* _SOURCE DATA_
== == ==

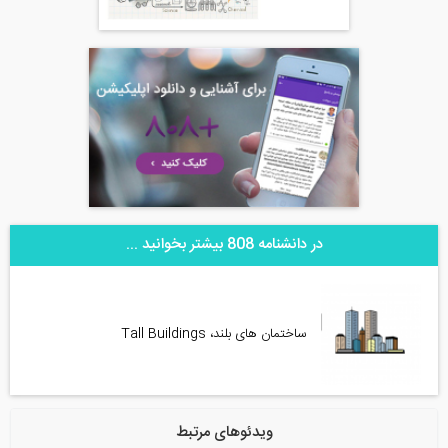
در دانشنامه 808 بیشتر بخوانید ...
ساختمان های بلند، Tall Buildings
ویدئوهای مرتبط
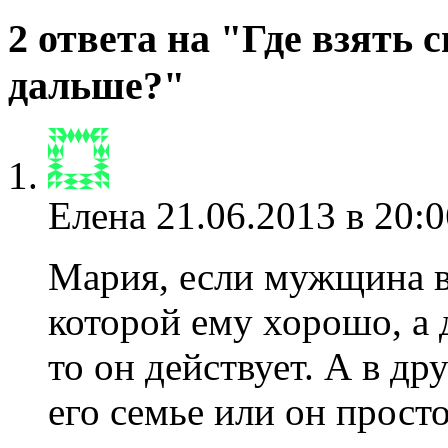
2 ответа на "Где взять
дальше?"
Елена
21.06.2013 в 20:0
Мария, если мужщина в
которой ему хорошо, а 
то он действует. А в др
его семье или он прост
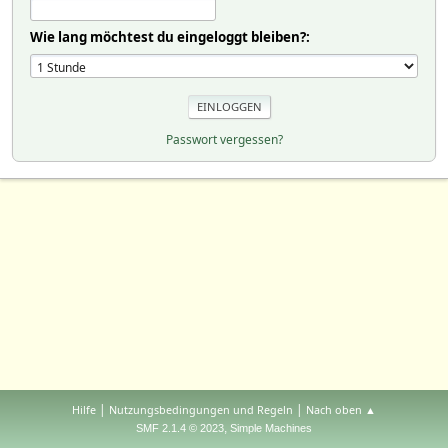
Wie lang möchtest du eingeloggt bleiben?:
Passwort vergessen?
|
|
Hilfe
Nutzungsbedingungen und Regeln
Nach oben ▲
,
SMF 2.1.4 © 2023
Simple Machines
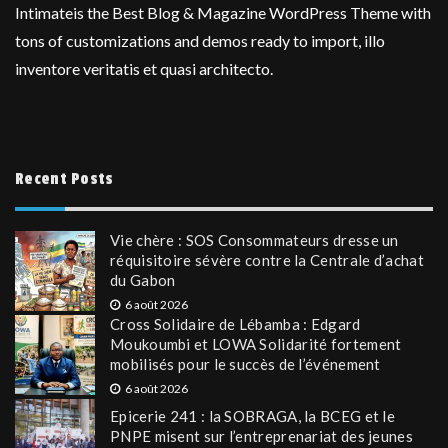
Intimateis the Best Blog & Magazine WordPress Theme with
tons of customizations and demos ready to import, illo
inventore veritatis et quasi architecto.
Recent Posts
Vie chère : SOS Consommateurs dresse un
réquisitoire sévère contre la Centrale d’achat
du Gabon
6 août 2026
Cross Solidaire de Lébamba : Edgard
Moukoumbi et LOWA Solidarité fortement
mobilisés pour le succès de l’événement
6 août 2026
Epicerie 241 : la SOBRAGA, la BCEG et le
PNPE misent sur l’entreprenariat des jeunes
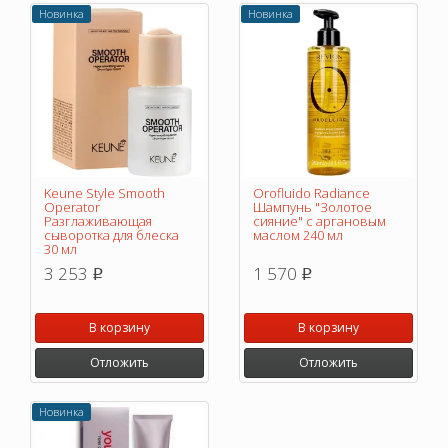
Новинка
Новинка
Keune Style Smooth
Orofluido Radiance
Operator
Шампунь "Золотое
Разглаживающая
сияние" с аргановым
сыворотка для блеска
маслом 240 мл
30 мл
3 253
1 570
p
p
В корзину
В корзину
Отложить
Отложить
Новинка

== == ==

* _TO DO_
Every line of the data above should be returned exactly, with the pictures removed.

* _TASK RESULT_
در دانشنامه 808 بیشتر بخوانید ...
ساختمان های بلند، Tall Buildings
ویدئوهای مرتبط
2 ответа на "Где взять
дальше?"
Елена
21.06.2013 в 20:0
Мария, если мужщина в
которой ему хорошо, а 
то он действует. А в др
его семье или он прост
Wie lang möchtest du eingeloggt bleiben?:
Passwort vergessen?
|
|
Hilfe
Nutzungsbedingungen und Regeln
Nach oben ▲
,
SMF 2.1.4 © 2023
Simple Machines
Intimateis the Best Blog & Magazine WordPress Theme with
tons of customizations and demos ready to import, illo
inventore veritatis et quasi architecto.
Recent Posts
Vie chère : SOS Consommateurs dresse un
réquisitoire sévère contre la Centrale d’achat
du Gabon
6 août 2026
Cross Solidaire de Lébamba : Edgard
Moukoumbi et LOWA Solidarité fortement
mobilisés pour le succès de l’événement
6 août 2026
Epicerie 241 : la SOBRAGA, la BCEG et le
PNPE misent sur l’entreprenariat des jeunes
Новинка
Новинка
Keune Style Smooth
Orofluido Radiance
Operator
Шампунь "Золотое
Разглаживающая
сияние" с аргановым
сыворотка для блеска
маслом 240 мл
30 мл
3 253
1 570
p
p
В корзину
В корзину
Отложить
Отложить
Новинка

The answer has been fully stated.